Powell ayrıca politika faizinin mevcut seviyesinin iş gücü piyasasındaki zayıflama riski de dahil olmak üzere karşılaşılabilecek her türlü riske yanıt verecek kadar esneklik sağladığını vurguladı.

FED BAŞKANLARI PEŞ PEŞE MESAJLAR VERDİ

Chicago Fed Başkanı Austan Goolsbee gelecek ay faizleri indirmemenin iş gücü piyasası üzerinde olumsuz etkiler yaratabileceğini söyledi. Goolsbee, iş gücü piyasasındaki mevcut durumu göz önünde bulundurarak faiz indirimi zamanlamasının doğru bir hamle olacağını belirtti.

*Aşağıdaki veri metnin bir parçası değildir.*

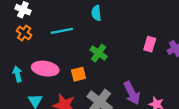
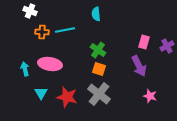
orange cross: (24, 33) -> (42, 32), moved, turned -32
orange square: (79, 74) -> (99, 69), moved, turned 32
purple arrow: (132, 93) -> (139, 66), moved

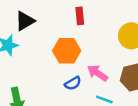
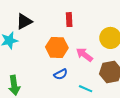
pink arrow: (98, 73) -> (84, 55), moved

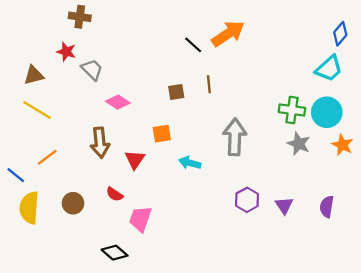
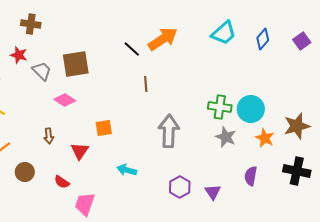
cyan trapezoid: (329, 68) -> (224, 33), moved
brown square: (176, 92) -> (76, 64), moved, size x1.8
brown arrow: (100, 143) -> (49, 136), size x0.6
cyan arrow: (190, 163) -> (127, 170), moved
brown circle: (73, 203) -> (25, 172), moved
purple semicircle: (327, 207) -> (251, 176), moved

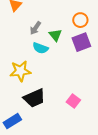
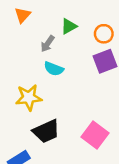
green triangle: (55, 35) -> (69, 26), moved, turned 40
pink square: (73, 101) -> (95, 135), size x1.5

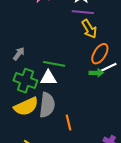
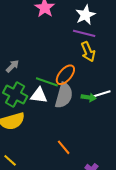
orange ellipse: (100, 54) -> (65, 75), moved
gray semicircle: (47, 105) -> (64, 95), moved
orange line: (69, 122) -> (64, 147), moved, turned -35

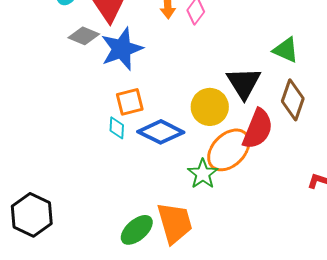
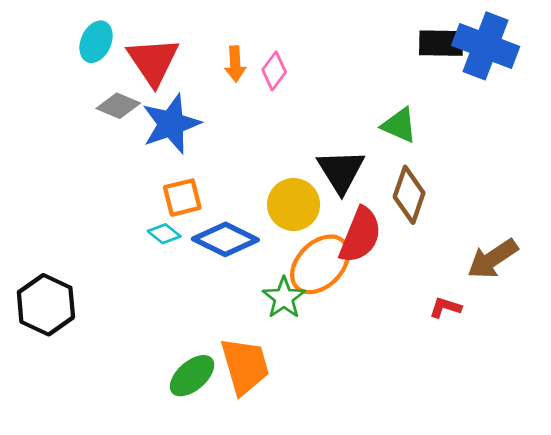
cyan diamond: (117, 128) -> (164, 234), turned -55
black hexagon: (32, 215) -> (46, 305), moved

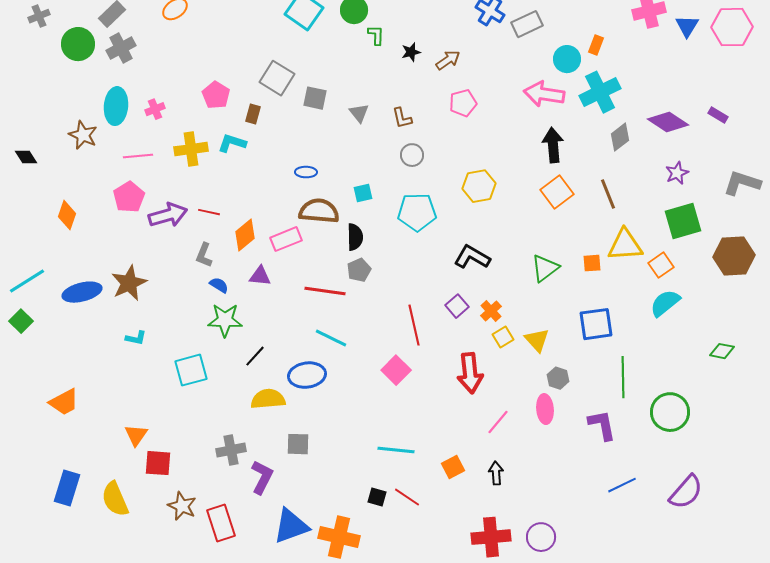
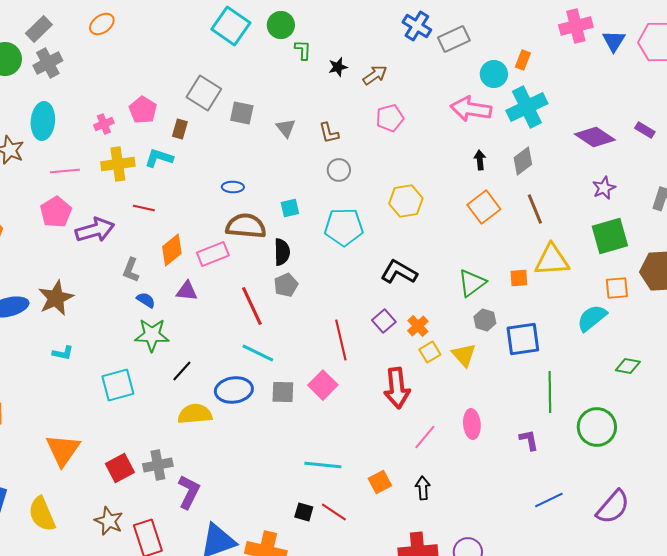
pink cross: (155, 109) -> (104, 124), moved
gray diamond: (620, 137) -> (523, 161), moved
black arrow: (553, 145) -> (480, 160), size x0.6
red line: (209, 212) -> (144, 208), moved
orange square: (661, 265) -> (617, 288), moved, turned 30
red line: (325, 291) -> (252, 306), turned 57
green diamond: (722, 351) -> (628, 366), moved
gray hexagon: (558, 378) -> (485, 320), moved
purple L-shape: (602, 425) -> (529, 440), size x0.7
orange triangle: (136, 435) -> (63, 450), size x1.5
gray square: (298, 444) -> (283, 392), moved
red square: (158, 463) -> (120, 468), moved, turned -32

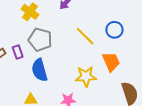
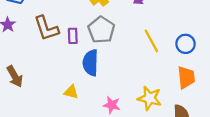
orange trapezoid: (111, 62) -> (186, 77), moved
yellow star: (86, 76) -> (150, 98), moved

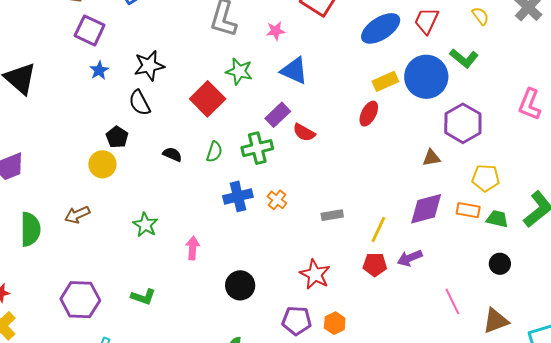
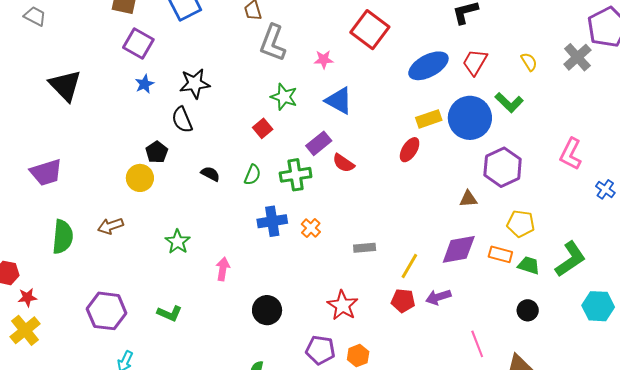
red square: (208, 99) -> (263, 128), moved, size x0.6

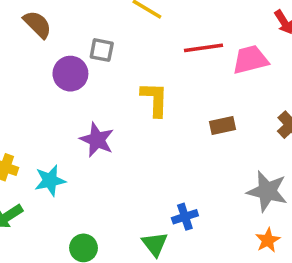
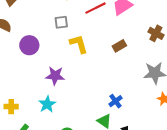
gray square: (102, 50) -> (61, 22), moved
cyan star: (50, 180) -> (47, 104), moved

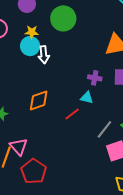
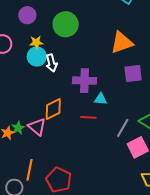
purple cross: (95, 78) -> (85, 81), moved, size x1.6
red line: (72, 114) -> (88, 117), turned 49
pink triangle: (19, 147) -> (37, 127), moved

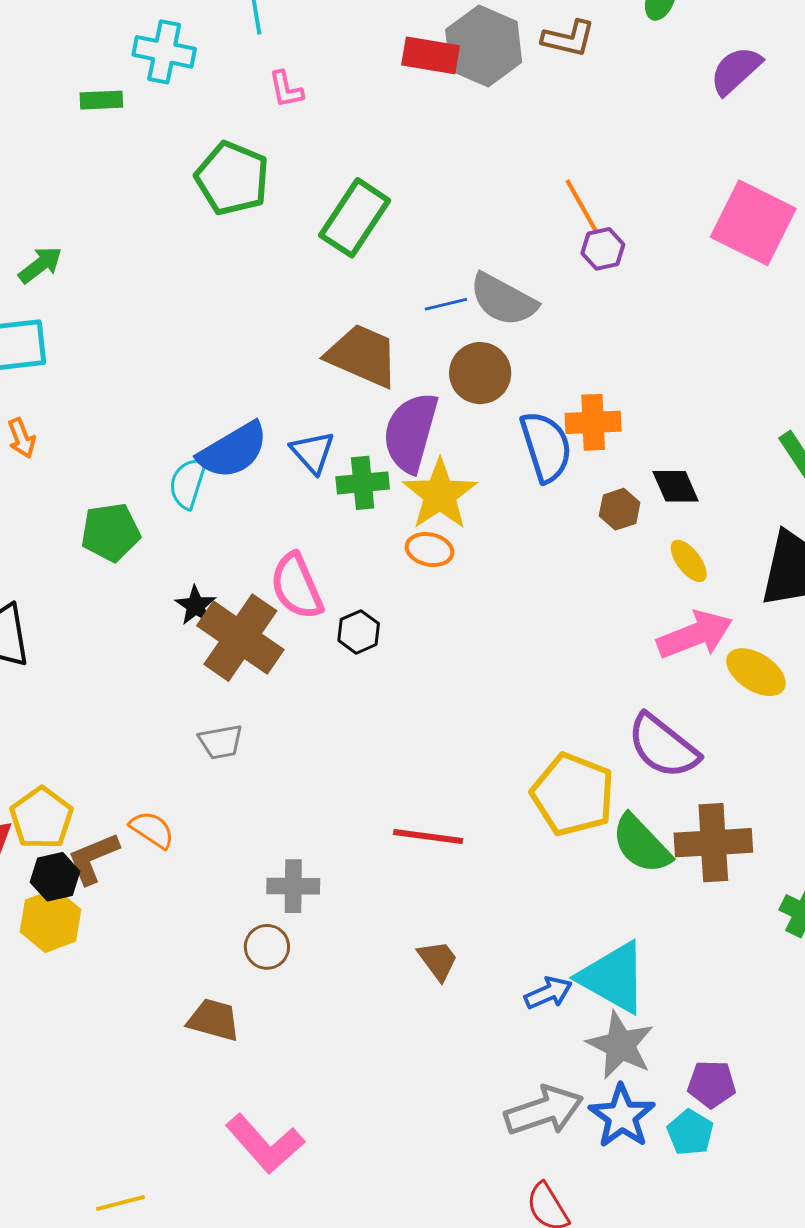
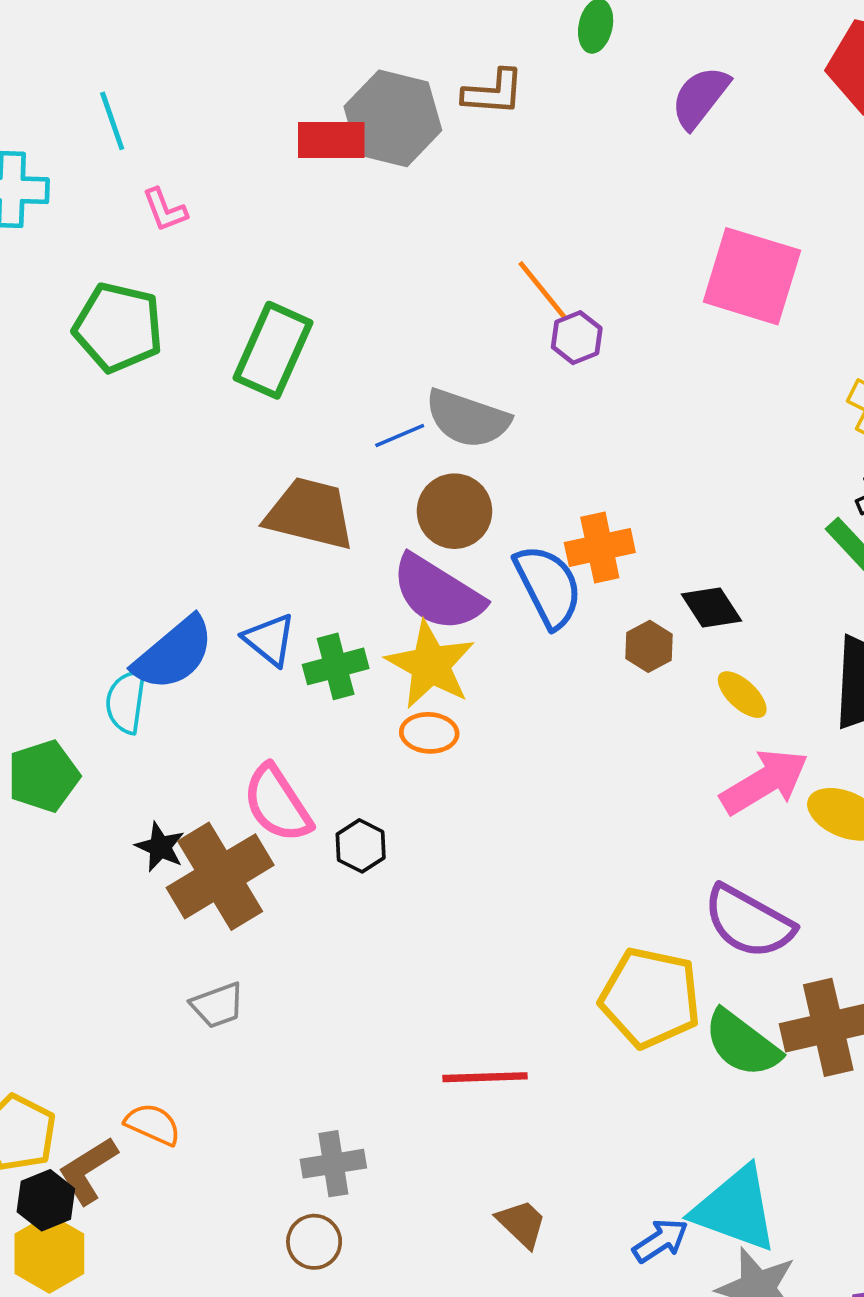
purple semicircle: (411, 432) -> (438, 593), moved, turned -64
brown cross: (240, 638) -> (220, 876), turned 34

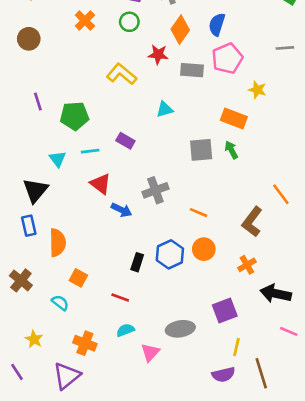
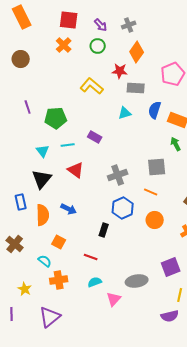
blue semicircle: (217, 24) -> (155, 110), moved
gray rectangle: (192, 70) -> (136, 88), moved
gray square: (201, 150) -> (157, 167), moved
black triangle: (35, 190) -> (42, 179), moved
blue arrow: (121, 210) -> (69, 209), moved
blue hexagon: (170, 254) -> (123, 208), moved
orange cross: (85, 343) -> (59, 280), moved, turned -30
purple line: (17, 372) -> (12, 314), turned 32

St. Louis Fed Başkanı Alberto Musalem ise  son dönemde yavaşlayan enflasyona cevaben Fed'in faizleri indirme zamanının yaklaştığını belirtti. Musalem, son enflasyon verilerinin, Fed'in yüzde 2 enflasyon hedefine ulaşma yolunda önemli bir ilerleme kaydettiğini ve bu sürecin güven verdiğini dile getirdi.

Minneapolis Fed Başkanı Neel Kashkari de zayıflayan iş gücü piyasası nedeniyle Eylül ayında faiz indiriminin gündeme gelmesinin uygun olduğunu ifade etti. Ancak Kashkari, 25 baz puanlık bir indirimin yeterli olacağı ve daha büyük bir indirimin gereksiz olduğu görüşünü dile getirdi.

FED EYLÜL AYINDA KAÇ BAZ PUANLIK İNDİRİM YAPABİLİR?

ABD'de açıklanan ekonomik veriler, faiz indirimine yönelik beklentileri artırırken, yatırımcılar arasında da risk iştahında bir artış gözlemleniyor. Özellikle istihdam piyasasında görülen yavaşlama ve ekonomik büyümedeki durgunluk sinyalleri, Fed’in faiz indirimine gitme olasılığını güçlendirdi. 

Geçtiğimiz hafta açıklanan enflasyon verilerinin ardından, Fed'in Eylül ayındaki toplantısında 25 baz puan veya 50 baz puanlık bir indirime gitmesi yönündeki beklentiler neredeyse eşit oranda. Eski Fed üyesi William Dudley, Fed’in 50 baz puanlık bir indirime alanının olduğunu söylemesiyle, piyasalar 50 baz puanlık bir indirimin daha olası hale geldiğine inanmaya başladı.

FED’İN 2020-2024 POLİTİKA FAİZİ KARARLARI

Mart 2020'de küresel pandemi nedeniyle ABD ekonomisinin ciddi bir darbe alacağı endişeleriyle, Fed iki acil faiz indirimi kararı aldı. İlk olarak 3 mart 2020'de politika faizini 50 baz puan indirerek yüzde 1-1,25 aralığına çekti. Ardından 16 mart 2020'de ikinci bir indirimle politika faizini yüzde 0-0,25 aralığına kadar düşürdü. Bu kararlar, ekonomik aktivitenin pandemi sürecinde desteklenmesi için alınmış önemli adımlar oldu.

2022 yılı itibarıyla yüksek enflasyonla mücadeleye başlayan Fed, mart 2022'de faiz artışına geri döndü ve 25 baz puanlık bir artış gerçekleştirdi. Aynı yılın mayıs ayında ise 50 baz puanlık artışla 2000 yılından bu yana en büyük faiz artırımını yaptı. haziran 2022’de 75 baz puanlık bir artış daha yaparak 1994’ten bu yana en güçlü faiz artırımı kararı aldı. Temmuz, eylül ve kasım 2022’de de aynı oranda faiz artışlarına devam etti.

2022 yılının sonunda Fed, 75 baz puanlık faiz artırımlarına son vererek aralık ayında 50 baz puanlık bir artışla hızını düşürdü. 2023'ün ilk toplantısında ise artış hızı daha da düşerek 25 baz puanlık artış gerçekleşti. Mart ve mayıs 2023 toplantılarında da 25 baz puanlık artışlar yapan Fed, haziran ayında ise faizleri sabit tutarak artış döngüsüne ara verdi.

2023 Temmuz ayında yapılan toplantıda, 25 baz puanlık bir artış daha yaparak politika faizini yüzde 5,25-5,50 aralığına yükseltti ve son 23 yılın en yüksek faiz oranına ulaşıldı. 2022’nin mart ayından bu yana toplamda 525 baz puanlık faiz artırımı gerçekleştiren Fed, temmuz 2023 itibarıyla faiz artış döngüsünü sona erdirmiş oldu.

Fed’in bundan sonraki dönemde faiz artırım döngüsüne son verdiği ve faiz oranlarını sabit tutmaya devam ettiği görülüyor. Faiz oranlarının önümüzdeki dönemde nasıl şekilleneceği, ekonomik veriler ve küresel piyasalardaki gelişmelere bağlı olacak.